**Required action**
Every entry needs to be written out again exactly, with its pictures removed.

Saved entries:
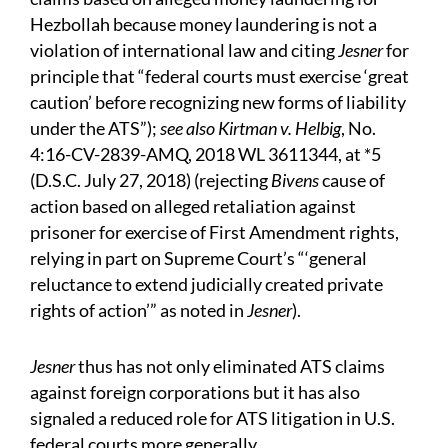
Hezbollah because money laundering is not a
violation of international law and citing
Jesner
for
principle that “federal courts must exercise ‘great
caution’ before recognizing new forms of liability
under the ATS”);
see also Kirtman v. Helbig
, No.
4:16-CV-2839-AMQ, 2018 WL 3611344, at *5
(D.S.C. July 27, 2018) (rejecting
Bivens
cause of
action based on alleged retaliation against
prisoner for exercise of First Amendment rights,
relying in part on Supreme Court’s “‘general
reluctance to extend judicially created private
rights of action’” as noted in
Jesner
).
Jesner
thus has not only eliminated ATS claims
against foreign corporations but it has also
signaled a reduced role for ATS litigation in U.S.
federal courts more generally.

**Answer box**
Hezbollah because money laundering is not a
violation of international law and citing
Jesner
for
principle that “federal courts must exercise ‘great
caution’ before recognizing new forms of liability
under the ATS”);
see also Kirtman v. Helbig
, No.
4:16-CV-2839-AMQ, 2018 WL 3611344, at *5
(D.S.C. July 27, 2018) (rejecting
Bivens
cause of
action based on alleged retaliation against
prisoner for exercise of First Amendment rights,
relying in part on Supreme Court’s “‘general
reluctance to extend judicially created private
rights of action’” as noted in
Jesner
).
Jesner
thus has not only eliminated ATS claims
against foreign corporations but it has also
signaled a reduced role for ATS litigation in U.S.
federal courts more generally.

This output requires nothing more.